__Action item__. The records must be returned word for word.

Dataset entries
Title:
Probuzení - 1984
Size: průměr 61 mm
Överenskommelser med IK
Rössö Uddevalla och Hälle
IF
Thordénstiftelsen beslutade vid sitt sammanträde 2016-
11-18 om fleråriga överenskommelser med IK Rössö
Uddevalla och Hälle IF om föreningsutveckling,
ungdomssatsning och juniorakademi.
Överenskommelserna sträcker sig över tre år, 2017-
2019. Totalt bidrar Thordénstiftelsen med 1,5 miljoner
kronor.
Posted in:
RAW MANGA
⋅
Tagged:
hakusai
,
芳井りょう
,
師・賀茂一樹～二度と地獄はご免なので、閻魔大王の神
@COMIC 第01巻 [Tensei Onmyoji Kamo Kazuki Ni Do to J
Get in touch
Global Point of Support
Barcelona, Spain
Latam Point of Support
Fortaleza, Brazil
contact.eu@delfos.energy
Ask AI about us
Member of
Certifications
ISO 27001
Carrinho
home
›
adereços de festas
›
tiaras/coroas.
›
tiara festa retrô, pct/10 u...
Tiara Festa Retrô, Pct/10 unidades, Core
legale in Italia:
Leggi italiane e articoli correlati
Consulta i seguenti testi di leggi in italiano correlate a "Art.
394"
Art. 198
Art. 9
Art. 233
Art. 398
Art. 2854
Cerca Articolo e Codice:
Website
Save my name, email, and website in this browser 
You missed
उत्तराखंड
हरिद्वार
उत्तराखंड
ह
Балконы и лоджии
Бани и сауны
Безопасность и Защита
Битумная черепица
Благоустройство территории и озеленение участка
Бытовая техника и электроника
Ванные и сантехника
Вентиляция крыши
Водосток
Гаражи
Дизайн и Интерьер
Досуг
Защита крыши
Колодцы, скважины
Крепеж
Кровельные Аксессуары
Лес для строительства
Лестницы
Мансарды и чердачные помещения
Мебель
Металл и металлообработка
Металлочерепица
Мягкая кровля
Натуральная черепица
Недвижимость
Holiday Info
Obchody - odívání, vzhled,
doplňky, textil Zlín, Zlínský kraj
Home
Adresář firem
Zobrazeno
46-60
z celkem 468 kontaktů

__Answer space__.
Title:
Probuzení - 1984
Size: průměr 61 mm
Överenskommelser med IK
Rössö Uddevalla och Hälle
IF
Thordénstiftelsen beslutade vid sitt sammanträde 2016-
11-18 om fleråriga överenskommelser med IK Rössö
Uddevalla och Hälle IF om föreningsutveckling,
ungdomssatsning och juniorakademi.
Överenskommelserna sträcker sig över tre år, 2017-
2019. Totalt bidrar Thordénstiftelsen med 1,5 miljoner
kronor.
Posted in:
RAW MANGA
⋅
Tagged:
hakusai
,
芳井りょう
,
師・賀茂一樹～二度と地獄はご免なので、閻魔大王の神
@COMIC 第01巻 [Tensei Onmyoji Kamo Kazuki Ni Do to J
Get in touch
Global Point of Support
Barcelona, Spain
Latam Point of Support
Fortaleza, Brazil
contact.eu@delfos.energy
Ask AI about us
Member of
Certifications
ISO 27001
Carrinho
home
›
adereços de festas
›
tiaras/coroas.
›
tiara festa retrô, pct/10 u...
Tiara Festa Retrô, Pct/10 unidades, Core
legale in Italia:
Leggi italiane e articoli correlati
Consulta i seguenti testi di leggi in italiano correlate a "Art.
394"
Art. 198
Art. 9
Art. 233
Art. 398
Art. 2854
Cerca Articolo e Codice:
Website
Save my name, email, and website in this browser 
You missed
उत्तराखंड
हरिद्वार
उत्तराखंड
ह
Балконы и лоджии
Бани и сауны
Безопасность и Защита
Битумная черепица
Благоустройство территории и озеленение участка
Бытовая техника и электроника
Ванные и сантехника
Вентиляция крыши
Водосток
Гаражи
Дизайн и Интерьер
Досуг
Защита крыши
Колодцы, скважины
Крепеж
Кровельные Аксессуары
Лес для строительства
Лестницы
Мансарды и чердачные помещения
Мебель
Металл и металлообработка
Металлочерепица
Мягкая кровля
Натуральная черепица
Недвижимость
Holiday Info
Obchody - odívání, vzhled,
doplňky, textil Zlín, Zlínský kraj
Home
Adresář firem
Zobrazeno
46-60
z celkem 468 kontaktů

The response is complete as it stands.